The outputs of these two matching types are written in three output files: the first for match values, the second for possible match values and the third for the values for which there are no matches in the lookup file.

In this scenario, we have already stored the main and reference input schemas in the Repository. For more information about storing schema metadata in the Repository, see Talend Studio User Guide.

The main input file contains four columns: grp, gender, firstname and count. The data in this input file have problems such as duplication, first names spelled differently or wrongly, different information for the same customer.

Setting up the Job

  1. In the Repository tree view, expand Metadata and the FileExcel node where you have stored the main input schemas and then drop it onto the design workspace.

    A tFileInputExcel component holding your schema displays on the workspace.

  2. Do the same with the reference input schema to display the reference tFileInputExcel on the workspace.

  3. Drop a tBlockedFuzzyJoin and tLogRow (x3) from the Palette onto the design workspace.

  4. Connect the main and reference input Excel files to tBlockedFuzzyJoin using Main links. The link between the reference input Excel file and tBlockedFuzzyJoin displays as a Lookup link on the design workspace.

  5. Connect tBlockedFuzzyJoin to the three tLogrow components using the Matches, Possible Matches and Non Matches links.

Configuring the input components

Double-click the main and reference input Excel file components to display their Basic settings views.

The capture below shows the properties of the main input file.

The capture below shows the properties of the reference input file.

The property fields for both tFileInputExcel components are automatically filled in. If you do not define your input schemas locally in the Repository, fill in the details manually after selecting Built-in in the Schema and Property Type fields.

Configuring the tBlockedFuzzyJoin component

  1. Double-click tBlockedFuzzyJoin to display its Basic settings view and define its properties.

  2. Click the Edit schema button to open a dialog box. Here you can define the data you want to pass to the output components.

    In this example we want to pass the four input columns to the output components in addition to the new column ref_firstname.

  3. Click OK to close the dialog box and proceed to the next step.

  4. In the Key definition area of the Basic settings view of tBlockedFuzzyJoin, click the plus button to add two columns to the list.

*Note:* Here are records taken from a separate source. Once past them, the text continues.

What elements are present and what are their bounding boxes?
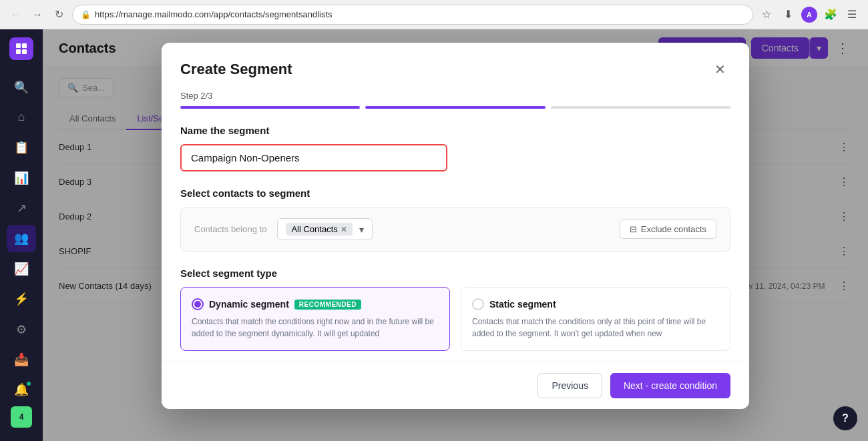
- static-radio[interactable]: [472, 298, 484, 310]
- browser-icons: ☆ ⬇ A 🧩 ☰: [758, 7, 860, 23]
- contacts-section-title: Select contacts to segment: [180, 187, 730, 199]
- step-bar-2: [365, 106, 545, 109]
- campaigns-icon: 📋: [14, 140, 29, 155]
- dynamic-segment-desc: Contacts that match the conditions right…: [192, 316, 439, 340]
- all-contacts-tag: All Contacts ✕: [286, 223, 352, 236]
- dynamic-segment-name: Dynamic segment: [209, 299, 289, 310]
- sidebar-item-trends[interactable]: 📈: [7, 255, 36, 282]
- svg-rect-0: [16, 43, 21, 48]
- main-content: Contacts Import Contacts Contacts ▾ ⋮ 🔍 …: [43, 29, 868, 441]
- dynamic-segment-header: Dynamic segment RECOMMENDED: [192, 298, 439, 310]
- sidebar-item-campaigns[interactable]: 📋: [7, 134, 36, 161]
- create-segment-modal: Create Segment ✕ Step 2/3 Name the segme…: [162, 43, 749, 409]
- downloads-icon: 📥: [14, 352, 29, 367]
- modal-close-button[interactable]: ✕: [709, 59, 730, 80]
- sidebar-item-downloads[interactable]: 📥: [7, 346, 36, 373]
- menu-icon[interactable]: ☰: [844, 7, 860, 23]
- remove-tag-button[interactable]: ✕: [341, 225, 347, 234]
- exclude-contacts-button[interactable]: ⊟ Exclude contacts: [620, 219, 716, 239]
- contacts-icon: 👥: [14, 231, 29, 246]
- share-icon: ↗: [17, 201, 27, 215]
- contacts-row: Contacts belong to All Contacts ✕ ▾ ⊟ Ex…: [180, 207, 730, 252]
- svg-rect-3: [22, 49, 27, 54]
- back-button[interactable]: ←: [8, 7, 24, 23]
- radio-dot: [194, 301, 201, 308]
- sidebar: 🔍 ⌂ 📋 📊 ↗ 👥 📈 ⚡ ⚙ 📥 🔔: [0, 29, 43, 441]
- dynamic-segment-card[interactable]: Dynamic segment RECOMMENDED Contacts tha…: [180, 287, 450, 351]
- help-button[interactable]: ?: [833, 406, 857, 430]
- lock-icon: 🔒: [81, 10, 91, 19]
- step-bar-1: [180, 106, 360, 109]
- search-icon: 🔍: [14, 80, 29, 95]
- sidebar-item-contacts[interactable]: 👥: [7, 225, 36, 252]
- modal-overlay: Create Segment ✕ Step 2/3 Name the segme…: [43, 29, 868, 441]
- extensions-icon[interactable]: 🧩: [823, 7, 839, 23]
- sidebar-item-share[interactable]: ↗: [7, 194, 36, 222]
- sidebar-item-integrations[interactable]: ⚡: [7, 285, 36, 312]
- browser-bar: ← → ↻ 🔒 https://manage.mailmodo.com/app/…: [0, 0, 868, 29]
- analytics-icon: 📊: [14, 171, 29, 185]
- sidebar-item-search[interactable]: 🔍: [7, 73, 36, 101]
- segment-name-input[interactable]: [180, 144, 447, 171]
- filter-icon: ⊟: [630, 224, 637, 234]
- integrations-icon: ⚡: [14, 292, 29, 306]
- step-indicator: Step 2/3: [180, 91, 730, 101]
- bookmark-icon[interactable]: ☆: [758, 7, 775, 23]
- modal-footer: Previous Next - create condition: [162, 362, 749, 409]
- url-bar[interactable]: 🔒 https://manage.mailmodo.com/app/contac…: [72, 5, 753, 25]
- step-bar-3: [551, 106, 730, 109]
- step-bars: [180, 106, 730, 109]
- sidebar-item-analytics[interactable]: 📊: [7, 164, 36, 191]
- forward-button[interactable]: →: [29, 7, 45, 23]
- settings-icon: ⚙: [16, 322, 27, 337]
- url-text: https://manage.mailmodo.com/app/contacts…: [95, 9, 333, 19]
- user-avatar[interactable]: 4: [11, 406, 32, 428]
- refresh-button[interactable]: ↻: [51, 7, 67, 23]
- modal-title: Create Segment: [180, 61, 292, 78]
- svg-rect-2: [16, 49, 21, 54]
- static-segment-header: Static segment: [472, 298, 719, 310]
- sidebar-item-notifications[interactable]: 🔔: [7, 376, 36, 404]
- svg-rect-1: [22, 43, 27, 48]
- static-segment-card[interactable]: Static segment Contacts that match the c…: [461, 287, 730, 351]
- static-segment-name: Static segment: [489, 299, 556, 310]
- static-segment-desc: Contacts that match the conditions only …: [472, 316, 719, 340]
- sidebar-logo[interactable]: [9, 37, 33, 60]
- contacts-belong-label: Contacts belong to: [194, 224, 266, 234]
- notification-badge: [25, 380, 32, 387]
- profile-avatar[interactable]: A: [801, 7, 817, 23]
- next-create-condition-button[interactable]: Next - create condition: [610, 373, 730, 398]
- trends-icon: 📈: [14, 262, 29, 276]
- download-icon[interactable]: ⬇: [780, 7, 796, 23]
- recommended-badge: RECOMMENDED: [294, 300, 361, 310]
- previous-button[interactable]: Previous: [537, 373, 602, 398]
- name-section-title: Name the segment: [180, 125, 730, 136]
- segment-type-grid: Dynamic segment RECOMMENDED Contacts tha…: [180, 287, 730, 351]
- home-icon: ⌂: [18, 110, 25, 124]
- contacts-dropdown[interactable]: All Contacts ✕ ▾: [277, 218, 372, 240]
- modal-header: Create Segment ✕: [162, 43, 749, 91]
- type-section-title: Select segment type: [180, 268, 730, 279]
- dropdown-arrow-icon: ▾: [359, 224, 364, 235]
- modal-body: Step 2/3 Name the segment Select contact…: [162, 91, 749, 362]
- sidebar-item-home[interactable]: ⌂: [7, 103, 36, 131]
- sidebar-item-settings[interactable]: ⚙: [7, 316, 36, 343]
- dynamic-radio[interactable]: [192, 298, 204, 310]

  5. Select the input columns and the output columns you want to do the fuzzy matching on from the Input key attribute and Lookup key attribute lists respectively, grp and firstname in this example.

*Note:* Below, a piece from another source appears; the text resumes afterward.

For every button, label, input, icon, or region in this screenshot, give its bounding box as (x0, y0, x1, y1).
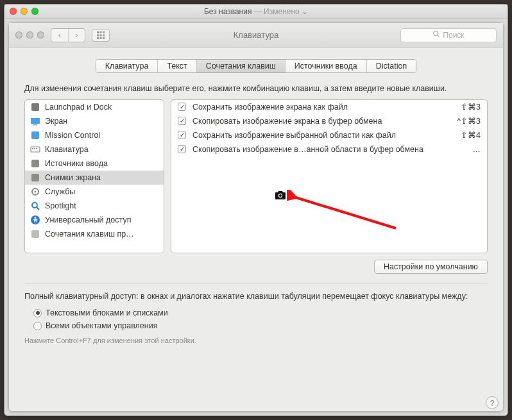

  6. Click in the first cell of the Matching type column and select from the list the method to be used to check the incoming data against the reference data, Exact match in this example. There is no minimum nor maximum distance to set.

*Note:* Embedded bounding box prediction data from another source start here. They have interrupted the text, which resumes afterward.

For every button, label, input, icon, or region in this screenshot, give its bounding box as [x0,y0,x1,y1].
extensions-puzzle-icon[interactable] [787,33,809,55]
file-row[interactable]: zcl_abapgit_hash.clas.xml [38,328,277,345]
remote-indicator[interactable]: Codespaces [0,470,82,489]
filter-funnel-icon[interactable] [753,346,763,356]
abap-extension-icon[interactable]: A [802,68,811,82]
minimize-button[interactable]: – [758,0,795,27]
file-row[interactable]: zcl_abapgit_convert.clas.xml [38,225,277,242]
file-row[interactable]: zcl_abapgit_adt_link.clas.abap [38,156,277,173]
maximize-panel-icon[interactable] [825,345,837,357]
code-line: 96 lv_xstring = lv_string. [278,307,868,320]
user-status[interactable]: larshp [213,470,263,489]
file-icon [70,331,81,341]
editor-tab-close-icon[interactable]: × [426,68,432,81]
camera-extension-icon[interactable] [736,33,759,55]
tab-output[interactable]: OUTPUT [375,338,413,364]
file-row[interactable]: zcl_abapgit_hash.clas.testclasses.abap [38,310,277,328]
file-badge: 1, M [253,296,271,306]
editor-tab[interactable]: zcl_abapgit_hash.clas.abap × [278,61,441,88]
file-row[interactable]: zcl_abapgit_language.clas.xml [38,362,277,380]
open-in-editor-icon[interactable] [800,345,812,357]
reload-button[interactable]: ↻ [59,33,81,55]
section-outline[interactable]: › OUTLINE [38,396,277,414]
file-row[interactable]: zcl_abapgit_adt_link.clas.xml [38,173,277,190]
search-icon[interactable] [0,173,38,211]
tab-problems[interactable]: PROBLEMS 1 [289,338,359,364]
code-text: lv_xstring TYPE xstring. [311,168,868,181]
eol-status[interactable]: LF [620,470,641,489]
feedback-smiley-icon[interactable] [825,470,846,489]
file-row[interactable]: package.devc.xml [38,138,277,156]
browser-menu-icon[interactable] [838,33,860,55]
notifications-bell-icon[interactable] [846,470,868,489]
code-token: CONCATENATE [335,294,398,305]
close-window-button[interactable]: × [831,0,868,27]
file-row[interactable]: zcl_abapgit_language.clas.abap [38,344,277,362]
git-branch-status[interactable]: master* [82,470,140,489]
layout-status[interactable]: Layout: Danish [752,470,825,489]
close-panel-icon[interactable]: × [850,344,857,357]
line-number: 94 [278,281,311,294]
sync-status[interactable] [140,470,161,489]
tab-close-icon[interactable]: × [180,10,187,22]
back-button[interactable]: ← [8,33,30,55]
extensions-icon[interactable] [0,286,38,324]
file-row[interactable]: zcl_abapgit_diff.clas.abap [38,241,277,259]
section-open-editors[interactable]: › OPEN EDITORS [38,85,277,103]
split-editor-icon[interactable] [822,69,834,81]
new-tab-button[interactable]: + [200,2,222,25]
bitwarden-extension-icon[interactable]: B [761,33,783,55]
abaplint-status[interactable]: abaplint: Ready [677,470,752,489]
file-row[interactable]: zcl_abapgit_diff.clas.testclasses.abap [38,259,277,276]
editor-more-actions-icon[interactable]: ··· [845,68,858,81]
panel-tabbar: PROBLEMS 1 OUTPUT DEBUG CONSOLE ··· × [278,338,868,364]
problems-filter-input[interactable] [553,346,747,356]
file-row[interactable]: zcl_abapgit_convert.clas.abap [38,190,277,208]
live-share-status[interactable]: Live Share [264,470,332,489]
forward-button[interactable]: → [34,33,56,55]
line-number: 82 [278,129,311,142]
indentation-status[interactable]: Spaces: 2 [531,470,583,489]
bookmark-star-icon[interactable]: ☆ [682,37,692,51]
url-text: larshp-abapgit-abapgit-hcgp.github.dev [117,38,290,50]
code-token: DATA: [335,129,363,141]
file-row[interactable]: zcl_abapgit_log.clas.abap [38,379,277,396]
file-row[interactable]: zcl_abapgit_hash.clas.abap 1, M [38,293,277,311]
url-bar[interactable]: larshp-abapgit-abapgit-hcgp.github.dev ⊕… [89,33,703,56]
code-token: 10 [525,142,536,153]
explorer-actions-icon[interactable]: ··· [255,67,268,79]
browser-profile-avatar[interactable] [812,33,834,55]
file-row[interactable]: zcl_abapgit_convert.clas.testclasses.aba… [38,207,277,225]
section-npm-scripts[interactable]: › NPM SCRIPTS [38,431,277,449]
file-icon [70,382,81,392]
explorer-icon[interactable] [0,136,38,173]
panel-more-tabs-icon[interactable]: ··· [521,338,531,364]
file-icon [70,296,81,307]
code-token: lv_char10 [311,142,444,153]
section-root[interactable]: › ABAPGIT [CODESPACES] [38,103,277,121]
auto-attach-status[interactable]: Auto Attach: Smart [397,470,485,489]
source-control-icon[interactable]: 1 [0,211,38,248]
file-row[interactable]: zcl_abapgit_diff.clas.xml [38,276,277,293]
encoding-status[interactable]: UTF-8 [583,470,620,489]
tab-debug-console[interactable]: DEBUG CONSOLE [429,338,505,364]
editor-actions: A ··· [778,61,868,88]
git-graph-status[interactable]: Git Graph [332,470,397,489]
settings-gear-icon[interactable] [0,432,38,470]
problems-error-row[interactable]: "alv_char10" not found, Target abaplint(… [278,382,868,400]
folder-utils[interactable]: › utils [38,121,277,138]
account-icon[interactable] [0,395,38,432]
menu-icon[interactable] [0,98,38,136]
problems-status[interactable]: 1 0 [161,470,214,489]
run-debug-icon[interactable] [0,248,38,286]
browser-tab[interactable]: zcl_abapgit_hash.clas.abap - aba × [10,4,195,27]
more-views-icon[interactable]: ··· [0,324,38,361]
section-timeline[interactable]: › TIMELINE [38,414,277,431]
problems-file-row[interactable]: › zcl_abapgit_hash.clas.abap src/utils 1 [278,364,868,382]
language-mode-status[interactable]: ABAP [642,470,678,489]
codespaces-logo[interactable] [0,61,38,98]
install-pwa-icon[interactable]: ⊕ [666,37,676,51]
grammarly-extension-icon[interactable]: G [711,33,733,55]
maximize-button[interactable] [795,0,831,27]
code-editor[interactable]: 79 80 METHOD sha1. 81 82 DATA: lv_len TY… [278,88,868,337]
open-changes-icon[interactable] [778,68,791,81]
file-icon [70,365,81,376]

  7. Set the matching type for the second column, Levenshtein in this example.

  8. Then set the minimum and maximum distances. In this method, the distance is the number of character changes (insertion, deletion or substitution) that needs to be carried out in order for the entry to fully match the reference. In this example, we want the min. distance to be 0 and the max. distance to be 2. This will output all entries in the firstname column that exactly match or that have maximum two character changes.

Job execution

  1. Double-click the first tLogRow component to display its Basic settings view and define its properties.

  2. In the Mode area, select Table to display the source file and the tBlockedFuzzyJoin results together to be able to compare them.

  3. Do the same for the other two tLogRow components.

  4. Save your Job and press F6 to execute it.

Three output tables are written on the console. The first shows the match entries, the second show the possible match entries and the third shows the non match entries according to the used matching method in the defined columns.

The figure below illustrates extractions of the three output tables.